* _RECORDS SUPPLIED_
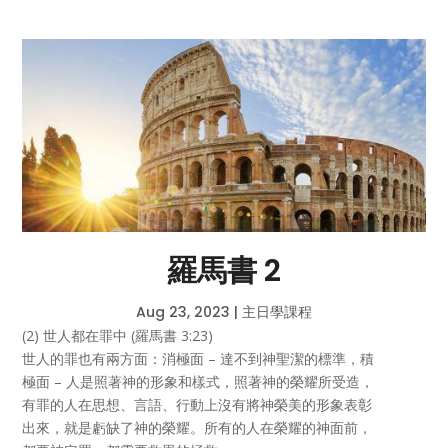
羅馬書 2
Aug 23, 2023
|
主日學課程
(2) 世人都在罪中 (羅馬書 3:23)
世人的罪也有兩方面：消極面 – 達不到神聖潔的標準，積
極面 – 人是照著神的形象和樣式，照著神的榮耀所受造，
有罪的人在思想、言語、行動上沒有將神榮美的形象表彰
出來，就是虧缺了神的榮耀。所有的人在榮耀的神面前，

* _PROBLEM TO SOLVE_
Return all the lines above exactly; none of the pictures should appear.

* _YOUR RESPONSE_
羅馬書 2
Aug 23, 2023
|
主日學課程
(2) 世人都在罪中 (羅馬書 3:23)
世人的罪也有兩方面：消極面 – 達不到神聖潔的標準，積
極面 – 人是照著神的形象和樣式，照著神的榮耀所受造，
有罪的人在思想、言語、行動上沒有將神榮美的形象表彰
出來，就是虧缺了神的榮耀。所有的人在榮耀的神面前，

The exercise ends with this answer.